**Exercise objective:** Your task is to repeat the lines below exactly, excluding any pictures they contain.

Excerpts from a dataset:
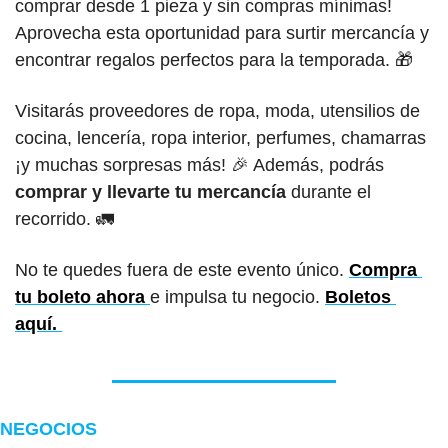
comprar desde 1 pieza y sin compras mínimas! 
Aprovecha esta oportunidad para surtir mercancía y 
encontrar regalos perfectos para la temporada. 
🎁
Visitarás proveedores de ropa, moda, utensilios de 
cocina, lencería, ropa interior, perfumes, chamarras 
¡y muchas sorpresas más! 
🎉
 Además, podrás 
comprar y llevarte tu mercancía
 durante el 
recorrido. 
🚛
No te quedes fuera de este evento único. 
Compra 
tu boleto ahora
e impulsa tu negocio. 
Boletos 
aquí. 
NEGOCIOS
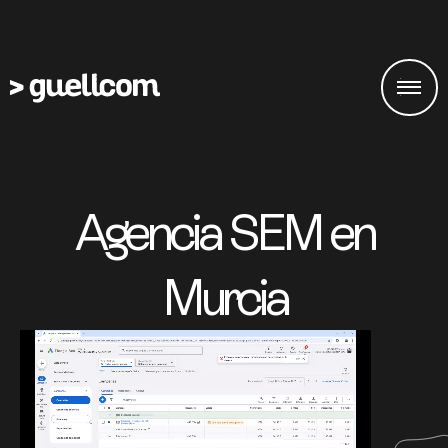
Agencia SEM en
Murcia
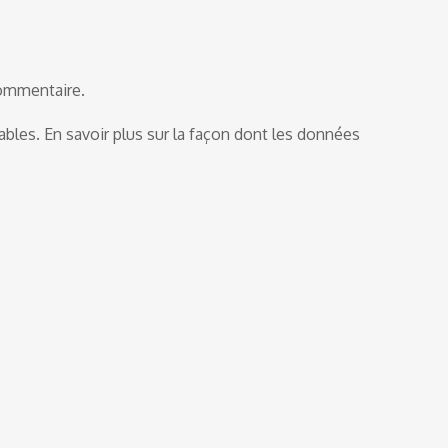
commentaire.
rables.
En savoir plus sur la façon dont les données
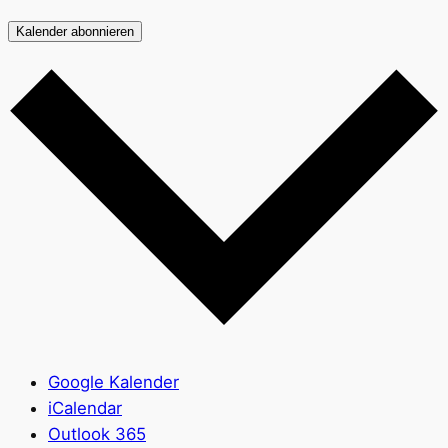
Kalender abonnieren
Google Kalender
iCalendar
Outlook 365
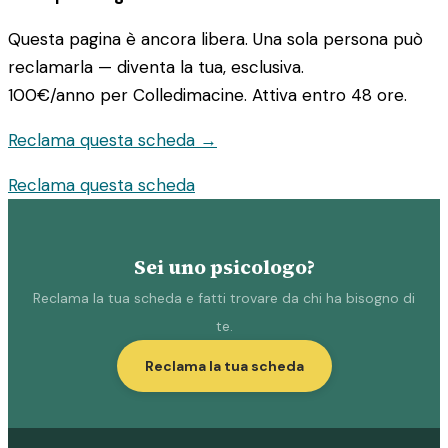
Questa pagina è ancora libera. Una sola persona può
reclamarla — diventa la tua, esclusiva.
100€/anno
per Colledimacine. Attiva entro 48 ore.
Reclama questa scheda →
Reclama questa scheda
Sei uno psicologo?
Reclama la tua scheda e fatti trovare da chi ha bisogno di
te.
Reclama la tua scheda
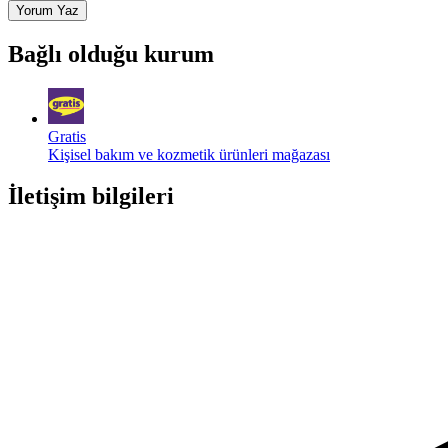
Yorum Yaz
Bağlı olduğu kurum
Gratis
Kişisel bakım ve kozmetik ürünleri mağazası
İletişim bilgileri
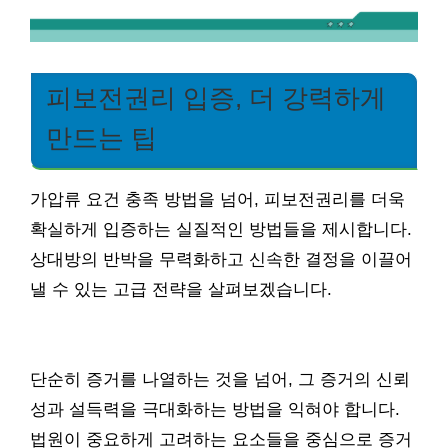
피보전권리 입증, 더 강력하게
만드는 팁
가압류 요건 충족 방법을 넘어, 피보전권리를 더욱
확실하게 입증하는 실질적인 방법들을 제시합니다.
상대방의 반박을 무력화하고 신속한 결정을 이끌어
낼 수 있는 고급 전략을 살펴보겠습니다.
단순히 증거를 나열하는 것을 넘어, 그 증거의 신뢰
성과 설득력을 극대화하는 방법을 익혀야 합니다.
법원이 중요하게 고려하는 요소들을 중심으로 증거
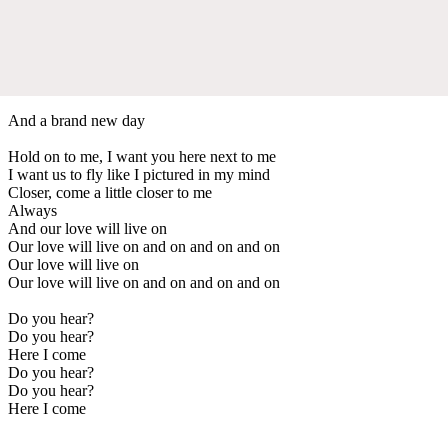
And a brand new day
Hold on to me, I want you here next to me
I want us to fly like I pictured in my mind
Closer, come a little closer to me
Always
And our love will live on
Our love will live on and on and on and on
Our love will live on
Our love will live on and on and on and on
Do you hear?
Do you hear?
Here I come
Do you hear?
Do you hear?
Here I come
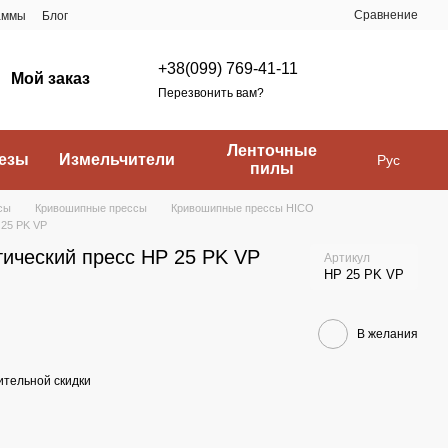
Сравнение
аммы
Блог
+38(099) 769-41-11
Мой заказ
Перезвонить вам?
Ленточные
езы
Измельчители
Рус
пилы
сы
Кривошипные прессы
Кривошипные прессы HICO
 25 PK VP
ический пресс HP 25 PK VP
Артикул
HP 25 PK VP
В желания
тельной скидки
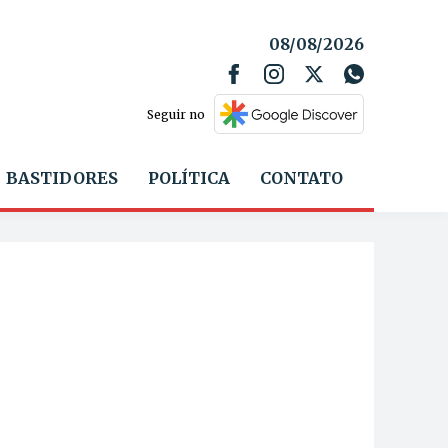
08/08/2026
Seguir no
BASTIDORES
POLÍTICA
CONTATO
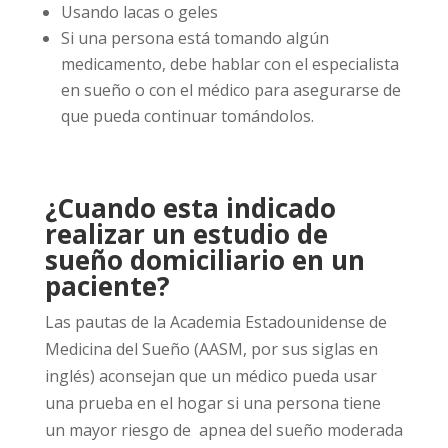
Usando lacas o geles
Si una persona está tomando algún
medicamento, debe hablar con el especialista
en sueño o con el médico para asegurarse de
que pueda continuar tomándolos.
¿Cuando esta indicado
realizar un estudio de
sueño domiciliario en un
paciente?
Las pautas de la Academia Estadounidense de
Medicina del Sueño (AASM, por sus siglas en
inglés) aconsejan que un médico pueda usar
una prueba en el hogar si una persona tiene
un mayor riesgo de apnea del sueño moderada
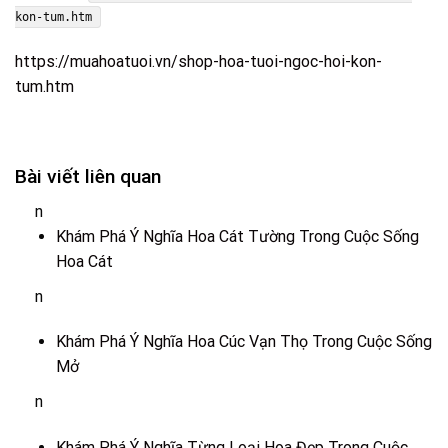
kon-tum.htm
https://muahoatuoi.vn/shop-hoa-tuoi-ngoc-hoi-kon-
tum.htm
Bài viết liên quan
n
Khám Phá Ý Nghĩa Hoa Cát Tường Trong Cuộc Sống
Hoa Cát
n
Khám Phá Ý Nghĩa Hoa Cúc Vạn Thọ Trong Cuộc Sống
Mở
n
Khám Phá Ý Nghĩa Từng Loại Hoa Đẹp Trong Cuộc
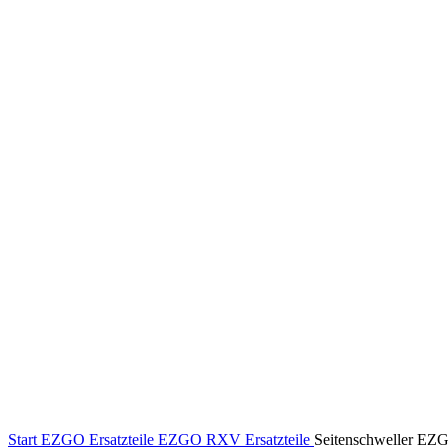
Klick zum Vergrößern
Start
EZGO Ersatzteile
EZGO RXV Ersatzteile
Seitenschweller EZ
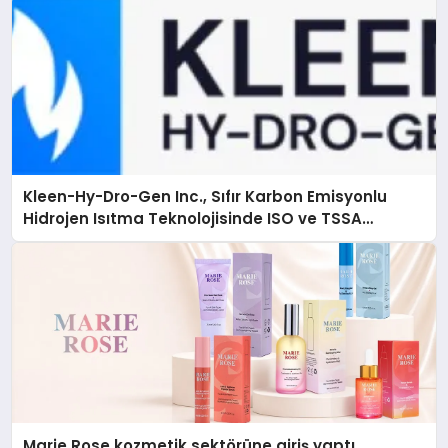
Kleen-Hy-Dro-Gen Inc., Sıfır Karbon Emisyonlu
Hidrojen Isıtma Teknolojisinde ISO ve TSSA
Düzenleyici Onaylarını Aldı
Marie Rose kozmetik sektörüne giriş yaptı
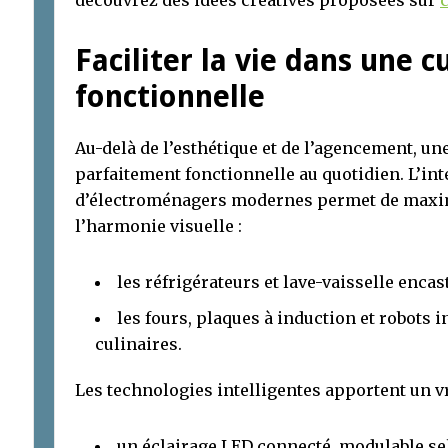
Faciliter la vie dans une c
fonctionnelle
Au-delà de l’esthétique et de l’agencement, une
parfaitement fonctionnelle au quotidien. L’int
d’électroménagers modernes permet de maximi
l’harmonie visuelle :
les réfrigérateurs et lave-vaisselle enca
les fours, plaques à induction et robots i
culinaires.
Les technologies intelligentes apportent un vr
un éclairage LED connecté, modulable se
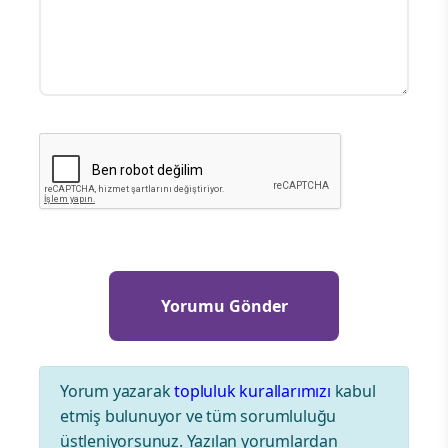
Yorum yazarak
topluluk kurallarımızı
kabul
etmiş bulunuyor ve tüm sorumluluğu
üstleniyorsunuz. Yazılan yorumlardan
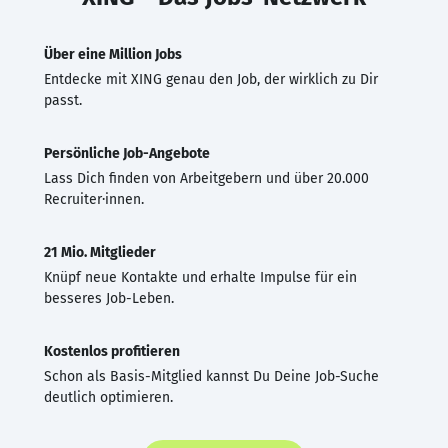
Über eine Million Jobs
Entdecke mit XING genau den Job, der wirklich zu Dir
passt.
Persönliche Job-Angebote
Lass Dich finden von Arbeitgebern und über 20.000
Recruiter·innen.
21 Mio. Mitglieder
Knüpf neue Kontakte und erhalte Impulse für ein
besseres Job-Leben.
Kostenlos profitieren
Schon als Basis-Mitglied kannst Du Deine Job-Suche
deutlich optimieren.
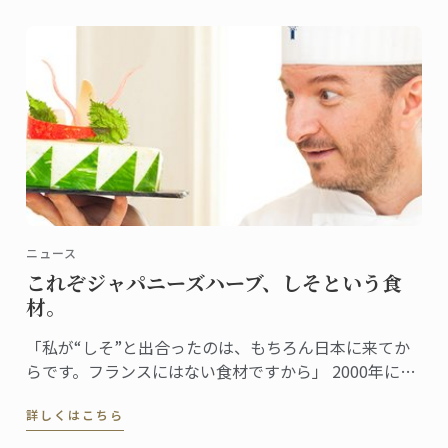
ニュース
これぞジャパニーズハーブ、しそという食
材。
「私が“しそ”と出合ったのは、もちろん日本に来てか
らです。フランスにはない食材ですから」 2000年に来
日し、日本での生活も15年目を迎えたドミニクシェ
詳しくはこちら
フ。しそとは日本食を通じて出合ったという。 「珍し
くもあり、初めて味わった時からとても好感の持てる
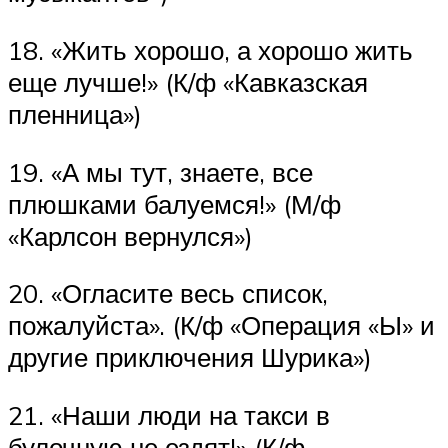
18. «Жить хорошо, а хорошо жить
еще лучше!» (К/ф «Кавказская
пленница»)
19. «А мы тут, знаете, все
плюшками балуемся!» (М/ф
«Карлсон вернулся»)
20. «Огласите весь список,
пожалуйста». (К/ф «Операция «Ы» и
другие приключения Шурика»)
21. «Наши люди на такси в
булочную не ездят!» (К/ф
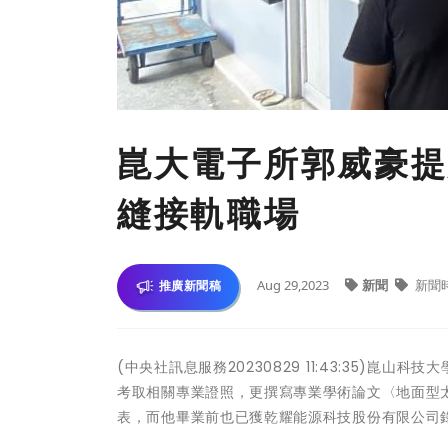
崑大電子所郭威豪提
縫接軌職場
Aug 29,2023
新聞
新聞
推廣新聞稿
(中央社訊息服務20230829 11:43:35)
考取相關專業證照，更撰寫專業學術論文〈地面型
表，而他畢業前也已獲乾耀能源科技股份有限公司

**Response to the exercise:**
comprar desde 1 pieza y sin compras mínimas! 
Aprovecha esta oportunidad para surtir mercancía y 
encontrar regalos perfectos para la temporada. 
🎁
Visitarás proveedores de ropa, moda, utensilios de 
cocina, lencería, ropa interior, perfumes, chamarras 
¡y muchas sorpresas más! 
🎉
 Además, podrás 
comprar y llevarte tu mercancía
 durante el 
recorrido. 
🚛
No te quedes fuera de este evento único. 
Compra 
tu boleto ahora
e impulsa tu negocio. 
Boletos 
aquí. 
NEGOCIOS
Agencia SEM en
Murcia
commentaire.
rables.
En savoir plus sur la façon dont les données
Kalender abonnieren
Google Kalender
iCalendar
Outlook 365
Questa pagina è ancora libera. Una sola persona può
reclamarla — diventa la tua, esclusiva.
100€/anno
per Colledimacine. Attiva entro 48 ore.
Reclama questa scheda →
Reclama questa scheda
Sei uno psicologo?
Reclama la tua scheda e fatti trovare da chi ha bisogno di
te.
Reclama la tua scheda
Yorum Yaz
Bağlı olduğu kurum
Gratis
Kişisel bakım ve kozmetik ürünleri mağazası
İletişim bilgileri
피보전권리 입증, 더 강력하게
만드는 팁
가압류 요건 충족 방법을 넘어, 피보전권리를 더욱
확실하게 입증하는 실질적인 방법들을 제시합니다.
상대방의 반박을 무력화하고 신속한 결정을 이끌어
낼 수 있는 고급 전략을 살펴보겠습니다.
단순히 증거를 나열하는 것을 넘어, 그 증거의 신뢰
성과 설득력을 극대화하는 방법을 익혀야 합니다.
법원이 중요하게 고려하는 요소들을 중심으로 증거
And a brand new day
Hold on to me, I want you here next to me
I want us to fly like I pictured in my mind
Closer, come a little closer to me
Always
And our love will live on
Our love will live on and on and on and on
Our love will live on
Our love will live on and on and on and on
Do you hear?
Do you hear?
Here I come
Do you hear?
Do you hear?
Here I come
Сравнение
аммы
Блог
+38(099) 769-41-11
Мой заказ
Перезвонить вам?
Ленточные
езы
Измельчители
Рус
пилы
сы
Кривошипные прессы
Кривошипные прессы HICO
 25 PK VP
ический пресс HP 25 PK VP
Артикул
HP 25 PK VP
В желания
тельной скидки
08/08/2026
Seguir no
BASTIDORES
POLÍTICA
CONTATO
Usando lacas o geles
Si una persona está tomando algún
medicamento, debe hablar con el especialista
en sueño o con el médico para asegurarse de
que pueda continuar tomándolos.
¿Cuando esta indicado
realizar un estudio de
sueño domiciliario en un
paciente?
Las pautas de la Academia Estadounidense de
Medicina del Sueño (AASM, por sus siglas en
inglés) aconsejan que un médico pueda usar
una prueba en el hogar si una persona tiene
un mayor riesgo de apnea del sueño moderada
kon-tum.htm
https://muahoatuoi.vn/shop-hoa-tuoi-ngoc-hoi-kon-
tum.htm
Bài viết liên quan
n
Khám Phá Ý Nghĩa Hoa Cát Tường Trong Cuộc Sống
Hoa Cát
n
Khám Phá Ý Nghĩa Hoa Cúc Vạn Thọ Trong Cuộc Sống
Mở
n
Khám Phá Ý Nghĩa Từng Loại Hoa Đẹp Trong Cuộc
Klick zum Vergrößern
Start
EZGO Ersatzteile
EZGO RXV Ersatzteile
Seitenschweller EZ
Kleen-Hy-Dro-Gen Inc., Sıfır Karbon Emisyonlu
Hidrojen Isıtma Teknolojisinde ISO ve TSSA
Düzenleyici Onaylarını Aldı
Marie Rose kozmetik sektörüne giriş yaptı
Faciliter la vie dans une c
fonctionnelle
Au-delà de l’esthétique et de l’agencement, une
parfaitement fonctionnelle au quotidien. L’int
d’électroménagers modernes permet de maximi
l’harmonie visuelle :
les réfrigérateurs et lave-vaisselle enca
les fours, plaques à induction et robots i
culinaires.
Les technologies intelligentes apportent un vr
un éclairage LED connecté, modulable se
Yorum yazarak
topluluk kurallarımızı
kabul
etmiş bulunuyor ve tüm sorumluluğu
üstleniyorsunuz. Yazılan yorumlardan
Über eine Million Jobs
Entdecke mit XING genau den Job, der wirklich zu Dir
passt.
Persönliche Job-Angebote
Lass Dich finden von Arbeitgebern und über 20.000
Recruiter·innen.
21 Mio. Mitglieder
Knüpf neue Kontakte und erhalte Impulse für ein
besseres Job-Leben.
Kostenlos profitieren
Schon als Basis-Mitglied kannst Du Deine Job-Suche
deutlich optimieren.
ニュース
これぞジャパニーズハーブ、しそという食
材。
「私が“しそ”と出合ったのは、もちろん日本に来てか
らです。フランスにはない食材ですから」 2000年に来
日し、日本での生活も15年目を迎えたドミニクシェ
詳しくはこちら
フ。しそとは日本食を通じて出合ったという。 「珍し
くもあり、初めて味わった時からとても好感の持てる
18. «Жить хорошо, а хорошо жить
еще лучше!» (К/ф «Кавказская
пленница»)
19. «А мы тут, знаете, все
плюшками балуемся!» (М/ф
«Карлсон вернулся»)
20. «Огласите весь список,
пожалуйста». (К/ф «Операция «Ы» и
другие приключения Шурика»)
21. «Наши люди на такси в
булочную не ездят!» (К/ф
崑大電子所郭威豪提
縫接軌職場
Aug 29,2023
新聞
新聞
推廣新聞稿
(中央社訊息服務20230829 11:43:35)
考取相關專業證照，更撰寫專業學術論文〈地面型
表，而他畢業前也已獲乾耀能源科技股份有限公司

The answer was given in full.